A Fire Hose for DataBeing able to generate all those cool 3D graphics is very nice, but you have to get information to and from memory. The kind of data used by 3D graphics is often bigger than even the cache in a Xeon processor can hold, so there is lots of data being moved in and out of main memory. Katmai improves this transfer to and from memory by incorporating technology Intel is calling streaming memory.

Here's the problem: CPUs are getting faster and faster. Memory isn't keeping up. Even 125MHz SDRAM is being eclipsed by the future of 500MHz and faster CPUs. Intel has placed its blessing on a new memory type called Direct RDRAM (Direct RAMBUS DRAM). RDRAM improves the transfers of memory to and from the CPU up to 300 percent. Of course, support for RDRAM will require new motherboards and chipsets, but the performance improvement will be even more substantial than the shift from EDO to SDRAM.
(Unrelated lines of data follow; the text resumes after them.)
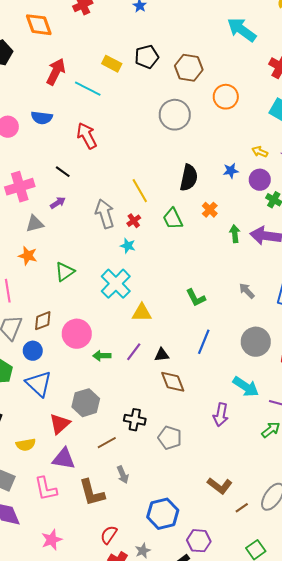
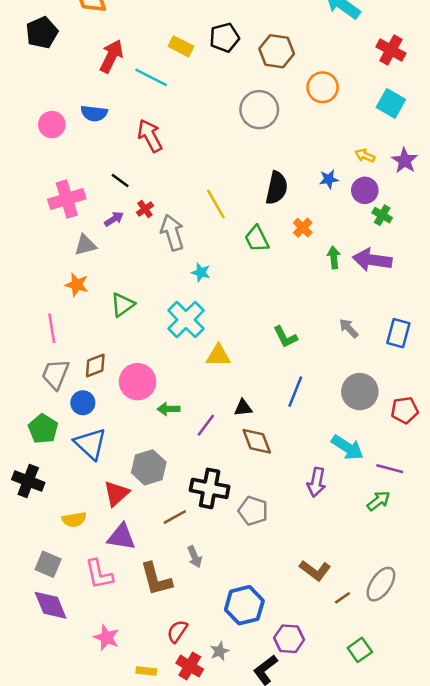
red cross: (134, 221) -> (145, 209), moved
purple line: (134, 352) -> (206, 425), moved
black cross: (135, 420) -> (210, 488), size x1.4
pink star: (52, 540) -> (106, 638), turned -30

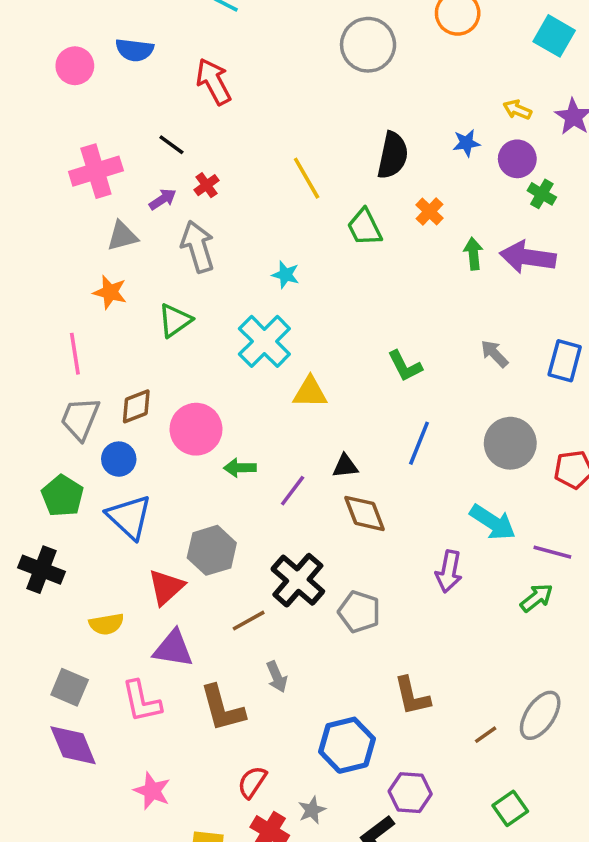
gray arrow: (172, 233) -> (198, 247), moved
black cross: (210, 488) -> (298, 580), turned 30
brown L-shape: (315, 570) -> (412, 696), moved, turned 40

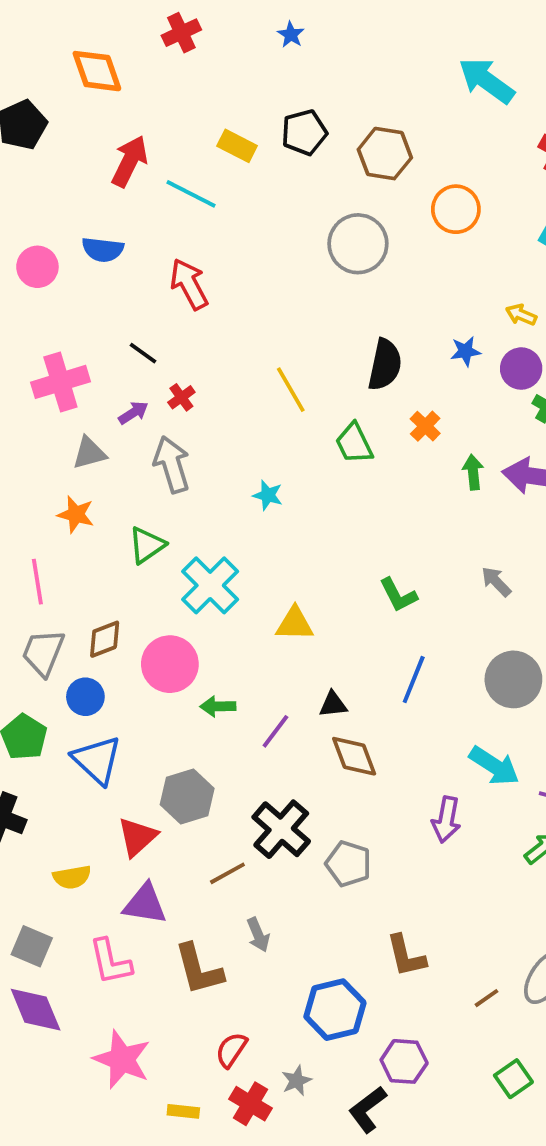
cyan cross: (264, 341) -> (210, 585), moved
pink star: (152, 791) -> (122, 1060), size x1.4

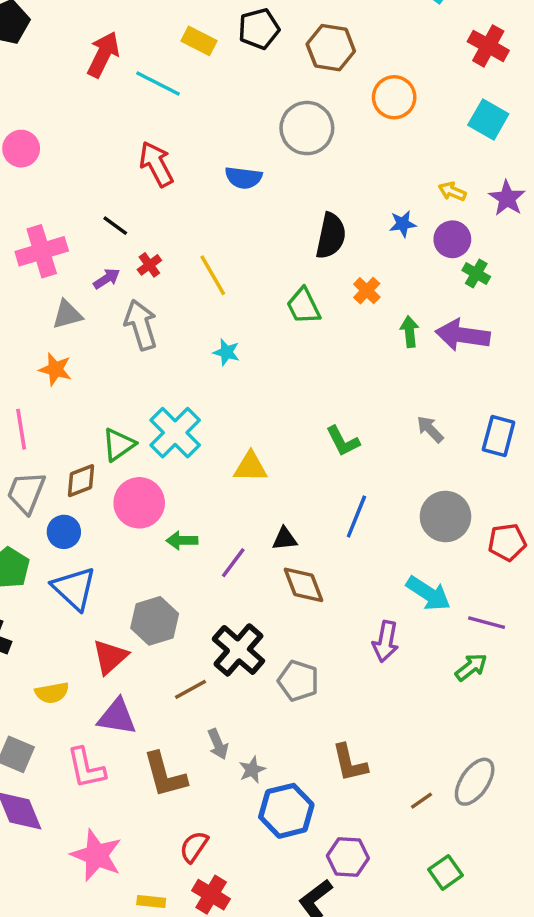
blue semicircle: (103, 250) -> (244, 178), moved
yellow line: (291, 390) -> (213, 275), moved
green triangle: (147, 545) -> (119, 445), moved
gray star: (297, 1081) -> (252, 770), moved

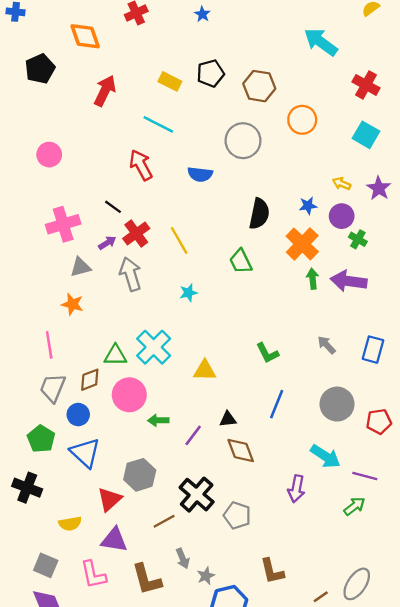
cyan line: (158, 84) -> (158, 124), moved
red cross: (149, 265) -> (136, 233), size x1.6
orange cross: (367, 291) -> (302, 244), moved, size x1.8
cyan star: (226, 352) -> (188, 293), turned -30
green triangle: (119, 445) -> (115, 355), turned 35

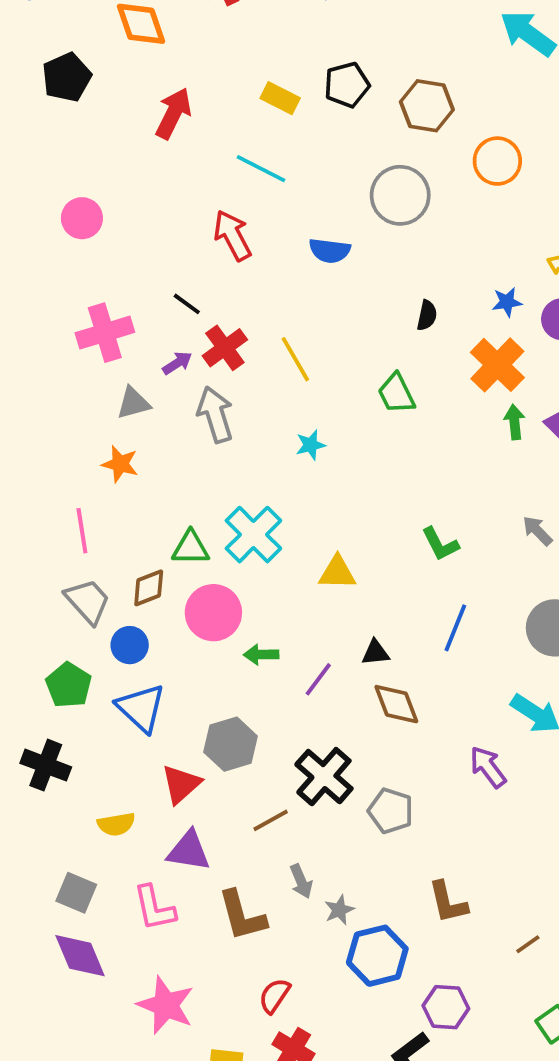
black semicircle: (259, 214) -> (427, 315), size x0.6
gray trapezoid: (53, 388) -> (88, 601), turned 116
purple arrow: (296, 489) -> (488, 767), turned 132

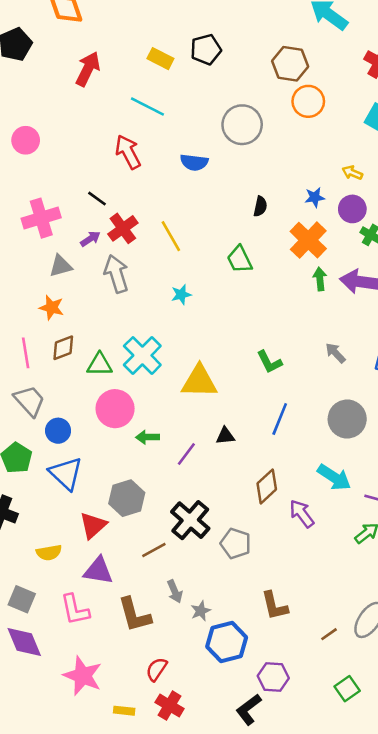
brown hexagon: (427, 106) -> (290, 64), moved
yellow triangle: (337, 573) -> (199, 381), size x1.4
brown diamond: (149, 588) -> (63, 348), moved
brown diamond: (396, 704) -> (267, 486), moved, turned 68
The Bottom LineFor those users gloomily contemplating their spanking-new 450MHz Pentium IIs, the good news is that the first Katmai CPUs will run on 440BX-based motherboards. And the streaming memory technology will even improve the movement of data in and out of main memory for SDRAM, though not to the extent of RDRAM.

Also, it may be some time before games really take advantage of Katmai's new instructions. It's akin to the problem facing K6-2 users who have been waiting for 3DNow support. Until games support the transform and lighting engine in DirectX 6.0, there won't be much improvement in game performance (other than the obvious clock-rate improvement). OpenGL drivers will have to be revved as well. So users rushing out to buy the first Katmai systems may only see modest improvements. Rather, Katmai is a hedge to the future. When those Katmai-enabled games come out later in 1999, 3D games will look richer, more detailed, and run better than ever before.